Stuxnet, the world's first publicly identified cyber superweapon, was unleashed against Iran's nuclear fuel-enrichment facility as part of a joint US-Israel cybersabotage operation, according to press reports Friday citing anonymous administration officials.
While it had long been assumed that the US and Israel were the most likely states to have organized such an attack, the implications of pinning responsibility squarely on the two states could be considerable.
The news reports, which seem to remove any fig leaf of plausible deniability, could in the near term undermine ongoing nuclear talks with Iran. It could even provide Iran with internal justification for a cyber counterstrike against the US.
In the longer run, however, it also raises questions about how a US national policy of using powerful digital weapons could impact American security. Of particular concern is the possibility that such attacks could provide a digital copy of the cyberweapon to rogue nations or that hacktivists could reverse-engineer the weapon for use against the power grid or other key US infrastructure.
"Certainly we have thought Stuxnet was very likely to be a US-Israel operation – and that assumption has now turned out to be the case," says Stewart Baker, a lawyer and former senior official at the National Security Agency and the Department of Homeland Security. "In some ways, I do feel as though we've been living in a glass house for years and now we've decided we're going to invent rocks."
In the New York Times account, the cyberweapon was developed under a program initiated by President George W. Bush. President Obama then gave the go-ahead for a cyberweapon dubbed "the bug" to be unleashed in an attempt to derail Iran's bid to make nuclear-weapons fuel. The thrust of the account was separately confirmed by administration officials in a Washington Post report Friday.
But in summer 2010, after it became clear to the White House that "the bug" had inadvertently escaped the isolated network of Iran's Natanz uranium-enrichment plant and spread to computers worldwide, top administration officials held a "tense meeting" in the White House Situation Room, the Times said.
“Should we shut this thing down?” Obama asked, according to sources. It was unclear how much the Iranians knew about the code, and there was evidence that it was still vexing the Iranians, he was told. "Mr. Obama decided that the cyberattacks should proceed," the Times reported.
By late summer 2010, cybersecurity companies and the trade press were actively analyzing and debating the purpose of the strange piece of malicious software, dubbed "Stuxnet" after a file name inside the software. On Sept. 21, 2010, Ralph Langner, a German industrial-control systems cybersecurity expert from Hamburg, publicly identified Stuxnet as the world's first cyberweapon and named its likely target as Iran's nuclear facilities, as first reported and confirmed with other systems experts by the Monitor. Not long after, he postulated that the US and likely Israel, too, were behind the attacks.
Although Stuxnet is estimated to have eventually destroyed as many as 1,000 high-speed Iranian gas centrifuges designed to enrich uranium, its importance was far larger than that, Mr. Langner warned.
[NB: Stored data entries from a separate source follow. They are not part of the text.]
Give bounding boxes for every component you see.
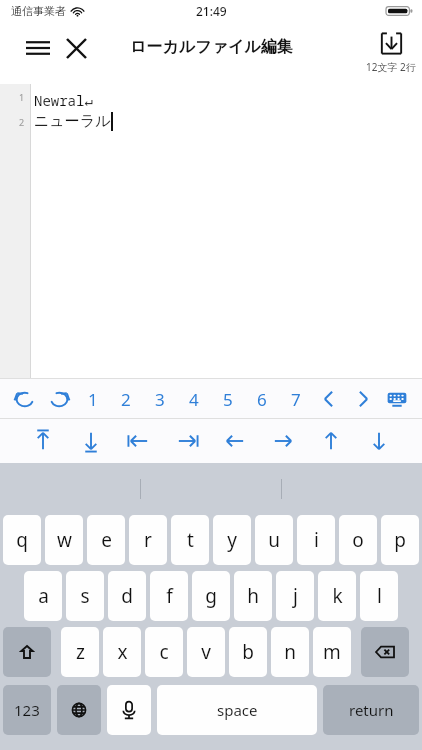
button[interactable]: x xyxy=(103,627,141,677)
button[interactable]: l xyxy=(360,571,398,621)
staticText: m xyxy=(323,639,341,665)
button[interactable]: e xyxy=(87,515,125,565)
button[interactable]: Hide keyboard xyxy=(382,382,412,416)
button[interactable]: Menu xyxy=(20,30,56,66)
button[interactable]: m xyxy=(313,627,351,677)
button[interactable]: 123 xyxy=(3,685,51,735)
button[interactable]: 1 xyxy=(78,382,108,416)
button[interactable]: d xyxy=(108,571,146,621)
button[interactable]: Switch keyboard xyxy=(57,685,101,735)
staticText: ローカルファイル編集 xyxy=(130,37,293,57)
button[interactable]: Bottom xyxy=(74,421,108,461)
button[interactable]: Up xyxy=(314,421,348,461)
button[interactable]: Close xyxy=(58,30,94,66)
button[interactable]: Dictate xyxy=(107,685,151,735)
staticText: v xyxy=(201,639,211,665)
button[interactable]: 2 xyxy=(111,382,141,416)
staticText: c xyxy=(159,639,169,665)
button[interactable]: Top xyxy=(26,421,60,461)
button[interactable]: c xyxy=(145,627,183,677)
button[interactable]: Line start xyxy=(122,421,156,461)
button[interactable] xyxy=(0,84,422,378)
button[interactable]: o xyxy=(339,515,377,565)
staticText: s xyxy=(80,583,90,609)
button[interactable]: a xyxy=(24,571,62,621)
button[interactable]: Next xyxy=(348,382,378,416)
button[interactable]: s xyxy=(66,571,104,621)
button[interactable]: f xyxy=(150,571,188,621)
button[interactable]: Save xyxy=(371,26,411,60)
staticText: space xyxy=(217,700,258,720)
staticText: t xyxy=(187,527,194,553)
button[interactable]: Line end xyxy=(170,421,204,461)
button[interactable]: j xyxy=(276,571,314,621)
button[interactable]: k xyxy=(318,571,356,621)
button[interactable]: y xyxy=(213,515,251,565)
button[interactable]: Previous xyxy=(314,382,344,416)
staticText: g xyxy=(205,583,217,609)
staticText: j xyxy=(293,583,298,609)
button[interactable]: r xyxy=(129,515,167,565)
staticText: 1 xyxy=(88,388,98,411)
button[interactable]: p xyxy=(381,515,419,565)
button[interactable]: w xyxy=(45,515,83,565)
staticText: d xyxy=(121,583,133,609)
button[interactable]: return xyxy=(323,685,419,735)
staticText: q xyxy=(16,527,28,553)
staticText: 123 xyxy=(14,700,40,720)
button[interactable]: h xyxy=(234,571,272,621)
button[interactable]: Right xyxy=(266,421,300,461)
staticText: u xyxy=(268,527,280,553)
staticText: 7 xyxy=(291,388,301,411)
staticText: o xyxy=(352,527,364,553)
staticText: w xyxy=(57,527,72,553)
button[interactable]: i xyxy=(297,515,335,565)
staticText: f xyxy=(166,583,173,609)
staticText: 12文字 2行 xyxy=(366,60,416,74)
button[interactable]: u xyxy=(255,515,293,565)
staticText: r xyxy=(144,527,152,553)
staticText: b xyxy=(242,639,254,665)
staticText: 3 xyxy=(155,388,165,411)
staticText: 21:49 xyxy=(196,3,227,19)
button[interactable]: Redo xyxy=(44,382,74,416)
button[interactable]: space xyxy=(157,685,317,735)
staticText: i xyxy=(314,527,319,553)
staticText: y xyxy=(227,527,237,553)
button[interactable]: Left xyxy=(218,421,252,461)
staticText: ニューラル xyxy=(34,112,111,131)
staticText: h xyxy=(247,583,259,609)
staticText: 5 xyxy=(223,388,233,411)
button[interactable]: b xyxy=(229,627,267,677)
staticText: p xyxy=(394,527,406,553)
button[interactable]: 5 xyxy=(213,382,243,416)
button[interactable]: z xyxy=(61,627,99,677)
button[interactable]: t xyxy=(171,515,209,565)
staticText: z xyxy=(76,639,85,665)
button[interactable]: 4 xyxy=(179,382,209,416)
staticText: k xyxy=(332,583,343,609)
staticText: x xyxy=(117,639,128,665)
staticText: 2 xyxy=(121,388,131,411)
button[interactable]: v xyxy=(187,627,225,677)
staticText: 6 xyxy=(257,388,267,411)
staticText: 通信事業者 xyxy=(11,4,66,18)
button[interactable]: Undo xyxy=(10,382,40,416)
button[interactable]: 7 xyxy=(281,382,311,416)
staticText: 1 xyxy=(19,91,25,103)
button[interactable]: g xyxy=(192,571,230,621)
button[interactable]: 6 xyxy=(247,382,277,416)
button[interactable]: Backspace xyxy=(361,627,409,677)
button[interactable]: n xyxy=(271,627,309,677)
staticText: n xyxy=(284,639,296,665)
staticText: e xyxy=(101,527,112,553)
staticText: 2 xyxy=(19,116,25,128)
staticText: a xyxy=(38,583,49,609)
staticText: return xyxy=(349,700,394,720)
button[interactable]: 3 xyxy=(145,382,175,416)
button[interactable]: Shift xyxy=(3,627,51,677)
staticText: Newral↵ xyxy=(34,91,93,110)
staticText: 4 xyxy=(189,388,199,411)
button[interactable]: Down xyxy=(362,421,396,461)
button[interactable]: q xyxy=(3,515,41,565)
It demonstrated that a cyberweapon could physically destroy critical infrastructure, and that process could also work in reverse.
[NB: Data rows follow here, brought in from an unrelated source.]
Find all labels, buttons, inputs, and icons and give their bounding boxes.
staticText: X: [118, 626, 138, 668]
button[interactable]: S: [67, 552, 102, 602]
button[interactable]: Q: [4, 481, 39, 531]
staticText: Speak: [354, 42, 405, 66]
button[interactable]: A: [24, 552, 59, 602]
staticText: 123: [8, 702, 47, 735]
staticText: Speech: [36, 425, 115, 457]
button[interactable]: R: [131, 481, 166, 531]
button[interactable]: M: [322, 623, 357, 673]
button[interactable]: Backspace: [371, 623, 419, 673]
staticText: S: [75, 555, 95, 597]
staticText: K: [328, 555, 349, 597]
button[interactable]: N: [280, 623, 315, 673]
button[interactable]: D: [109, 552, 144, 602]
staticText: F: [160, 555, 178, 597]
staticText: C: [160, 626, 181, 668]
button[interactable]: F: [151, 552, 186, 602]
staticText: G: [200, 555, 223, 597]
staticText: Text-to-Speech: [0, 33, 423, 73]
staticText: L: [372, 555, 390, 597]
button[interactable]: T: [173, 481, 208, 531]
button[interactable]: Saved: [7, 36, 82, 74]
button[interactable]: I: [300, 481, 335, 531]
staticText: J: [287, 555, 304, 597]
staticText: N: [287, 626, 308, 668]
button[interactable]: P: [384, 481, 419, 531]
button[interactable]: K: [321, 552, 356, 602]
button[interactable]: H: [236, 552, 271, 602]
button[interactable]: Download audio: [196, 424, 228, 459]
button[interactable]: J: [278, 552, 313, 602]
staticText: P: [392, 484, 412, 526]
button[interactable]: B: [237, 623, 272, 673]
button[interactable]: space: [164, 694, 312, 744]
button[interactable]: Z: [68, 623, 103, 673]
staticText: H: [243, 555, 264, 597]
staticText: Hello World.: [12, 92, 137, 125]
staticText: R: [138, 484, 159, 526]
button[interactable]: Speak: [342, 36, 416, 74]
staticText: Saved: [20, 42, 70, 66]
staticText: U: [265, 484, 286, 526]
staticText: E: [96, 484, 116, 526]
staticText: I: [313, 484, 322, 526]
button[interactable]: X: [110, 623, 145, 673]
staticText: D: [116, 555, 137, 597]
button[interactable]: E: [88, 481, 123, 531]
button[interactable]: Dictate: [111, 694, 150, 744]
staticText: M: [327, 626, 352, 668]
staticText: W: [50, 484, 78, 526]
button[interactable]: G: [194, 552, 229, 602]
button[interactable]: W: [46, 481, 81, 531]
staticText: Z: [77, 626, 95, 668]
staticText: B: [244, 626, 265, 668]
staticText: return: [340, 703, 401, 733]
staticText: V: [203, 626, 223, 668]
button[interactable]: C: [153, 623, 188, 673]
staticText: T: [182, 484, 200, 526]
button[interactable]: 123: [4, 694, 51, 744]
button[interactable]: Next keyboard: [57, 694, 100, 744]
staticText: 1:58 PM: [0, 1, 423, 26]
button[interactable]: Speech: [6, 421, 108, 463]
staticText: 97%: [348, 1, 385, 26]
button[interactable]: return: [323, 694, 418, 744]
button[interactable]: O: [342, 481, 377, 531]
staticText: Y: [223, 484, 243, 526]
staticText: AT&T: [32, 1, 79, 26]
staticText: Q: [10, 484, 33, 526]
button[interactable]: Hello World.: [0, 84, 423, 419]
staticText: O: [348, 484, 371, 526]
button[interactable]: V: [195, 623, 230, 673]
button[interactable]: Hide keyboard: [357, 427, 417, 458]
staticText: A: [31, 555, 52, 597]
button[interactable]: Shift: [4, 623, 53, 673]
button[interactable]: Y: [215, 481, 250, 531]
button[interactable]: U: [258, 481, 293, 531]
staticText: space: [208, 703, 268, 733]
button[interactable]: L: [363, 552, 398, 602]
"One important difference between a cyber offensive weapon and some kind of advanced bomb, for example, is that when the bomb blows up you can't examine or reverse-engineer it," says Joel Brenner, a former national counterintelligence executive in the Office of the Director of National Intelligence.
"Once you find the malware, on the other hand, once you find the code, you can see how it was done," he says. "So we are going to see more operations of this kind – and the US's critical infrastructure is undoubtedly going to be targeted. I still don't think that the owners and operators of most of that infrastructure understand the gravity of this threat."
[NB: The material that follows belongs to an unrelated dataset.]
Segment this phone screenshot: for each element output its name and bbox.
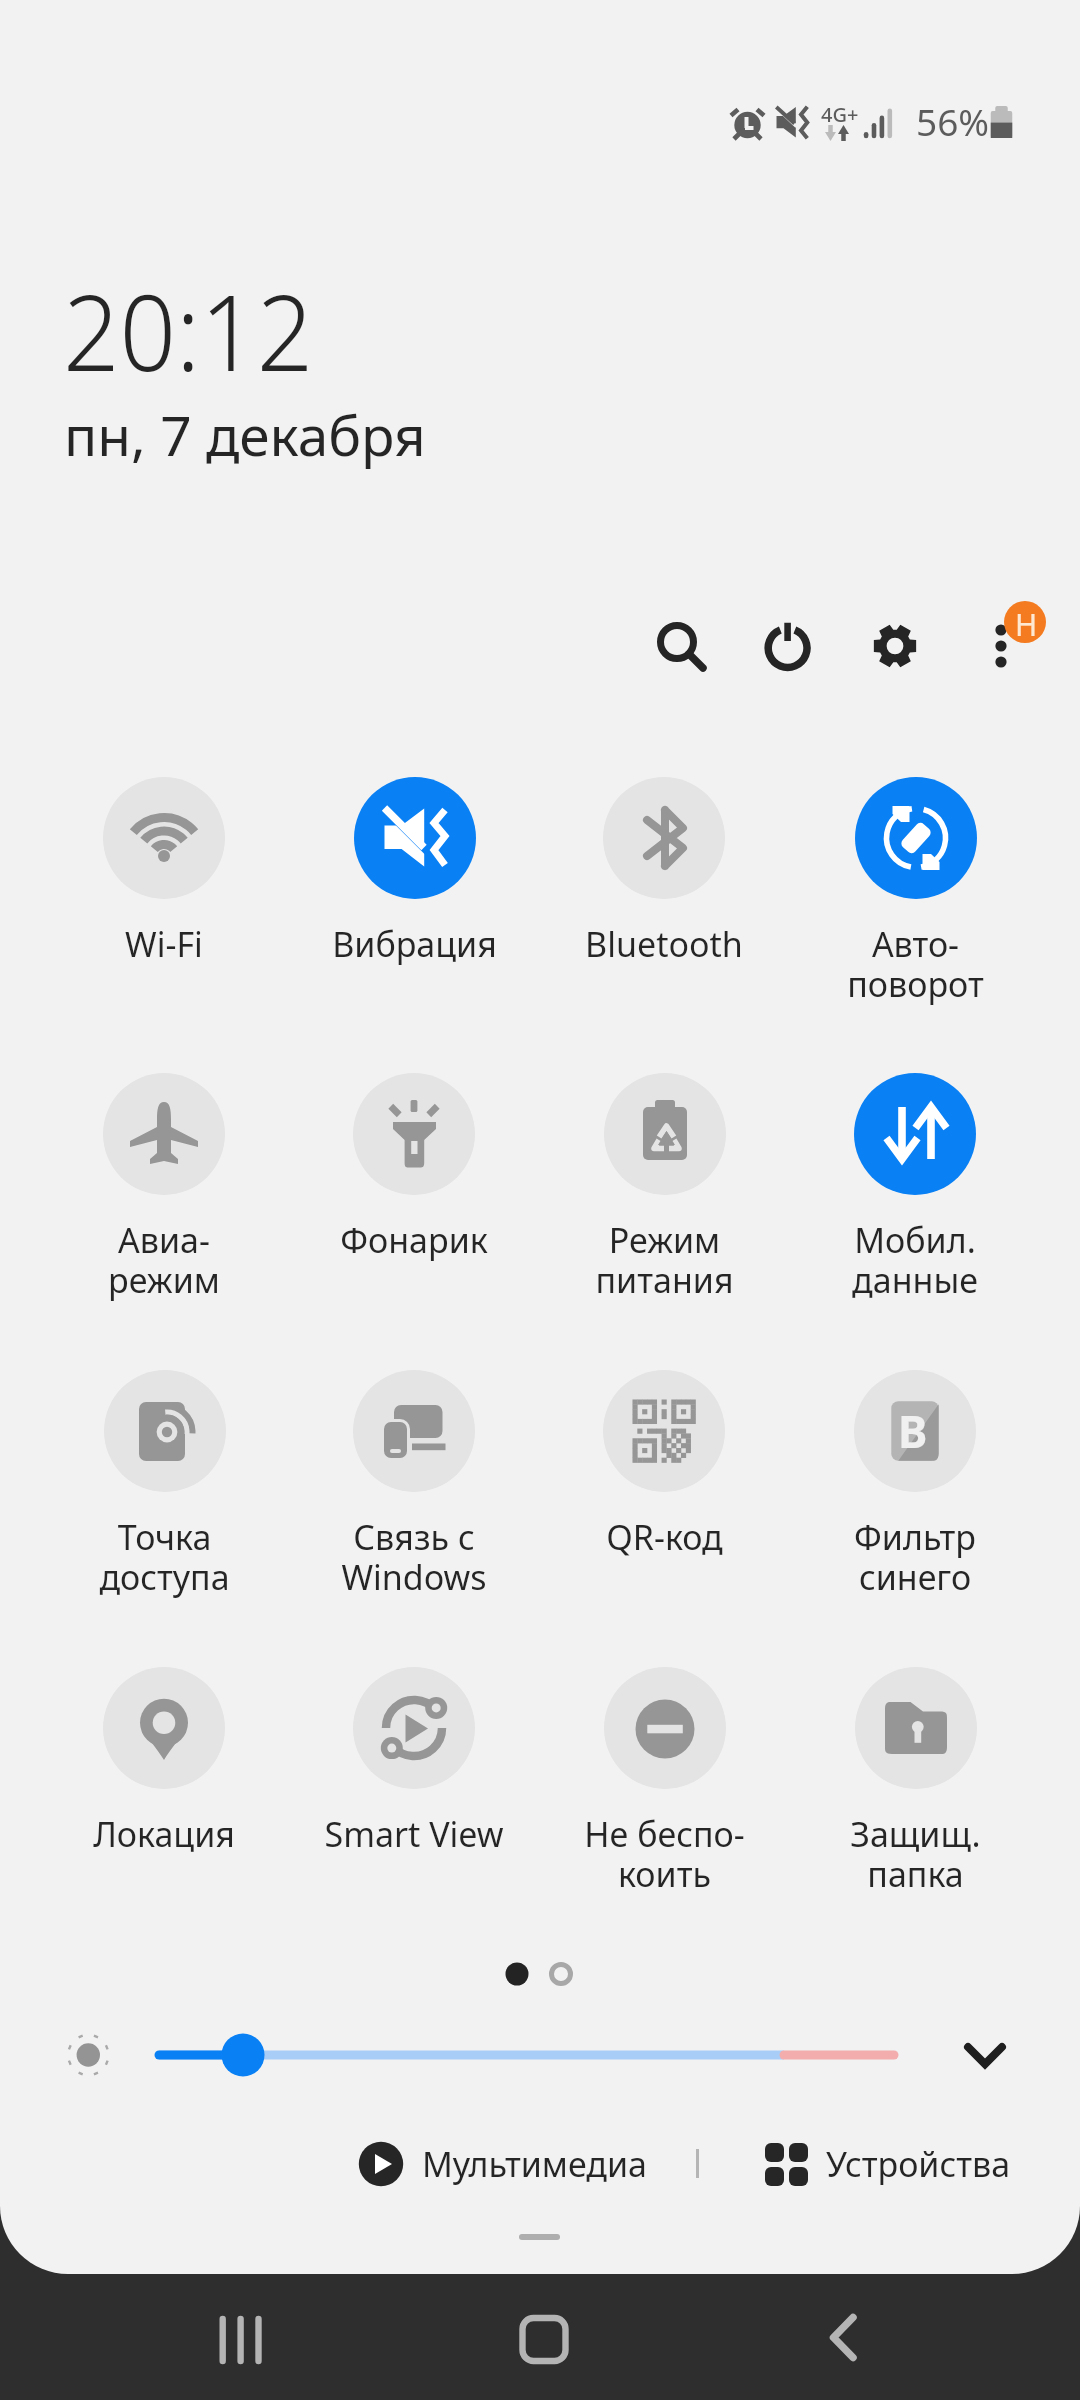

According to the Times, participants in the many Situation Room meetings say Obama "was acutely aware that with every attack he was pushing the United States into new territory, much as his predecessors had with the first use of atomic weapons in the 1940s, of intercontinental missiles in the 1950s and of drones in the past decade. He repeatedly expressed concerns that any American acknowledgment that it was using cyberweapons – even under the most careful and limited circumstances – could enable other countries, terrorists or hackers to justify their own attacks."
In the end, Obama concluded the US had little choice, the presidential aides told the Times. The alternative could be a nuclear Iran. But the attacks could also provoke Iran to retaliate.
"There are real risks here," Mr. Baker says. "The most immediate and obvious one is that the Iranians will feel even more motivated to respond in kind. This is not a particularly restrained Iranian administration. It's used terrorists and terrorist proxies for years. It may feel that [Stuxnet] gives them one free shot at the American industrial-control system of their choice. And the consequences might not be 10 years down the road either. It might be next week."
Another key takeaway is that cyberwar is unlikely to remain anonymous.
"The world we're moving into is one where attribution for such attacks will not be a problem," says James Lewis, director of the Technology and Public Policy Program at the Center for Strategic and International Studies in Washington. "A nation might not be able to block an attack immediately, but you will be able to find out who's responsible."